━━━ Given data

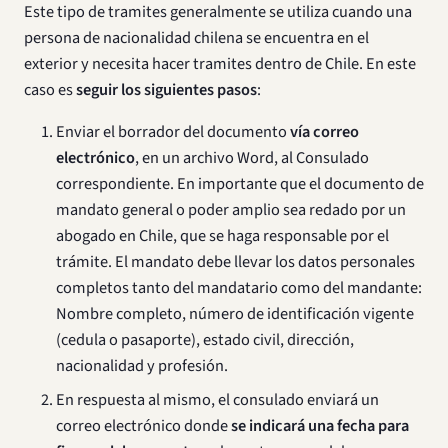
Este tipo de tramites generalmente se utiliza cuando una
persona de nacionalidad chilena se encuentra en el
exterior y necesita hacer tramites dentro de Chile. En este
caso es
seguir los siguientes pasos
:
Enviar el borrador del documento
vía correo
electrónico
, en un archivo Word, al Consulado
correspondiente. En importante que el documento de
mandato general o poder amplio sea redado por un
abogado en Chile, que se haga responsable por el
trámite. El mandato debe llevar los datos personales
completos tanto del mandatario como del mandante:
Nombre completo, número de identificación vigente
(cedula o pasaporte), estado civil, dirección,
nacionalidad y profesión.
En respuesta al mismo, el consulado enviará un
correo electrónico donde
se indicará una fecha para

━━━━━━

= Instructions for the task =
From the records, copy out each line that includes the string "documento".

= Task result =
Enviar el borrador del documento
correspondiente. En importante que el documento de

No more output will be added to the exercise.